Top holdings by stake: CSG Holding, Minsheng Bank, SPD Bank; among科创板stocks: Guanggang Gases, Shanghai Sinyang, and Yunlu Advanced Materials.

Year-to-date, these 46 stocks averaged double-digit gains, led by Anji Tech (up 60%+), which has been held by insurers for 10 straight quarters. Its products now supply leading semiconductor clients.

**Growth Picks** Of these, 9 stocks are projected to sustain >20% net profit growth in 2025–2026, including 7科创板names. Standouts: - Eontec (forecast 200%+ 2025 profit growth) - Anji Tech (55% YTD earnings growth, 45% forecast) - Raytron Technology (45% YTD growth), expanding into satellite comms and GaN tech

Underperformers include Nantong Jingke and Yunnan Energy New Material.

*Disclaimer: This content is for informational purposes only and does not constitute investment advice.*

Disclaimer: Investing carries risk. This is not financial advice.
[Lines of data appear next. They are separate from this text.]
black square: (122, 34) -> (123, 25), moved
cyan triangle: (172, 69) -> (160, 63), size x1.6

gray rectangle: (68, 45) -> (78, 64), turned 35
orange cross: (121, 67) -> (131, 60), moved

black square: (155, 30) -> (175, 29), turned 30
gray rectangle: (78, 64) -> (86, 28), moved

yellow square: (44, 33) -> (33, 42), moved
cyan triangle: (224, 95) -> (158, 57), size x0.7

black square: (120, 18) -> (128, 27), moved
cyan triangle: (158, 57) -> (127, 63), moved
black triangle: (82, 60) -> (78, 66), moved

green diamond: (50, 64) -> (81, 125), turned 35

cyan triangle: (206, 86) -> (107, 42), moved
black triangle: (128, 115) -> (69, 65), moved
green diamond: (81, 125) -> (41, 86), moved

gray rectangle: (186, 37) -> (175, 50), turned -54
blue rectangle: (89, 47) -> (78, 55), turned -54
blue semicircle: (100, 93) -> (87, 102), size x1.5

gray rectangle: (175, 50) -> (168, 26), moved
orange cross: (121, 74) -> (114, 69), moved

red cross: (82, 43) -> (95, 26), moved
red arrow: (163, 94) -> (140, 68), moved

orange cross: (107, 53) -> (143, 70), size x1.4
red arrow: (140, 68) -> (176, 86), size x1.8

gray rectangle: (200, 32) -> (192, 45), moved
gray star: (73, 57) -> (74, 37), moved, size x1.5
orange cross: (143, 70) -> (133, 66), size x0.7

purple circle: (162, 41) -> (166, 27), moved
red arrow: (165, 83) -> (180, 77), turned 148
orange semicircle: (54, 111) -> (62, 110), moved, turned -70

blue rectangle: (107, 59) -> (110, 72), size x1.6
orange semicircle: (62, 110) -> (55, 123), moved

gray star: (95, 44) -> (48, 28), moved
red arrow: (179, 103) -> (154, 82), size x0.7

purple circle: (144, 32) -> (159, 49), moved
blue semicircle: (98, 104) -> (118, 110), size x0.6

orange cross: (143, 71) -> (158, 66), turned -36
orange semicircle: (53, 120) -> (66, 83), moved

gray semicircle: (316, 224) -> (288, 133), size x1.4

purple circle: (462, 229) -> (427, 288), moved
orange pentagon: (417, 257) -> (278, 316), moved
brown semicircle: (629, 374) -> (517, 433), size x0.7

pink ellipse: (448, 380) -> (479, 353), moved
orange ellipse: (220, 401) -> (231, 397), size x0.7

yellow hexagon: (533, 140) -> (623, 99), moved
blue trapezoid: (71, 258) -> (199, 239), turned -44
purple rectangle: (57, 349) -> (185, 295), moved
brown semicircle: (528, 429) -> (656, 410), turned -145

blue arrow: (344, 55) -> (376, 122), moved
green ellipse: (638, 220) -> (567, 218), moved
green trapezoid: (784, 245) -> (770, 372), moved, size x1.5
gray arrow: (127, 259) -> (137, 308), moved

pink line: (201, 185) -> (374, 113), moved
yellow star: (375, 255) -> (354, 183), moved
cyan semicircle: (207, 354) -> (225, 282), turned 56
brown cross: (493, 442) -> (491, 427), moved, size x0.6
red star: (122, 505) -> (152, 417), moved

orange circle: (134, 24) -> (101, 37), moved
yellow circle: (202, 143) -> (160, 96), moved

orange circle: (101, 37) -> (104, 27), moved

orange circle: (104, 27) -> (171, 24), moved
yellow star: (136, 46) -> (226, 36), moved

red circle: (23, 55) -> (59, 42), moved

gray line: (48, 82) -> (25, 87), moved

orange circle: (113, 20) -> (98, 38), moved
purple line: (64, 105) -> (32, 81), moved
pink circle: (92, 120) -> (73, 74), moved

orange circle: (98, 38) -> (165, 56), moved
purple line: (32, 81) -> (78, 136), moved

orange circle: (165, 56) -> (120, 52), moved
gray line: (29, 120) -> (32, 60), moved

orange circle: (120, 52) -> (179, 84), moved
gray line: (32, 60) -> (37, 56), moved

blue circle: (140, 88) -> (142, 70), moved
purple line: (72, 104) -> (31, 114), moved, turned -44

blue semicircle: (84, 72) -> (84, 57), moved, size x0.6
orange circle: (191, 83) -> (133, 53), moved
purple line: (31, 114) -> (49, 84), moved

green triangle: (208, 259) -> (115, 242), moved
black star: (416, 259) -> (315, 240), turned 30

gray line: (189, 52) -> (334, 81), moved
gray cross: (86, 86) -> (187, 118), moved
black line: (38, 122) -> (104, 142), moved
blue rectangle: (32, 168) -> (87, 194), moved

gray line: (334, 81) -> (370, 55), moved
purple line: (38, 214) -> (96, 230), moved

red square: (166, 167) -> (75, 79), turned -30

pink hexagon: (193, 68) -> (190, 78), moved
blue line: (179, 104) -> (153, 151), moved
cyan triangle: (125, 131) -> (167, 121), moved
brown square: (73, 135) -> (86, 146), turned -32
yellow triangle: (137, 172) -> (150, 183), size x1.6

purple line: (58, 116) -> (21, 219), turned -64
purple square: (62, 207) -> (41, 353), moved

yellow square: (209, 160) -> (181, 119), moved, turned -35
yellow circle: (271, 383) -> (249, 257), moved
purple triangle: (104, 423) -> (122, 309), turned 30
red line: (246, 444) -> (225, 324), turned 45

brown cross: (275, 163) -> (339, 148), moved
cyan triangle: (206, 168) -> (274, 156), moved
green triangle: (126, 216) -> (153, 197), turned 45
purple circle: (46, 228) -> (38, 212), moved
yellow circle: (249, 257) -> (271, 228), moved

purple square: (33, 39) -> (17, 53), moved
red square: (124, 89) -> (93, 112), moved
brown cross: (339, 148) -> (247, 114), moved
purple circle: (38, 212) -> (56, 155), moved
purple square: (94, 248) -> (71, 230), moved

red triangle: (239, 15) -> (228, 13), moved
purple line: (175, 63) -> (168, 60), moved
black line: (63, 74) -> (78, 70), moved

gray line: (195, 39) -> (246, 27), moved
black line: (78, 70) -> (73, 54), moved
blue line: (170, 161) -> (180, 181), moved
The above content should not be regarded as an offer, recommendation, or solicitation on acquiring or disposing of any financial products, any associated discussions, comments, or posts by author or other users should not be considered as such either. It is solely for general information purpose only, which does not consider your own investment objectives, financial situations or needs. TTM assumes no responsibility or warranty for the accuracy and completeness of the information, investors should do their own research and may seek professional advice before investing.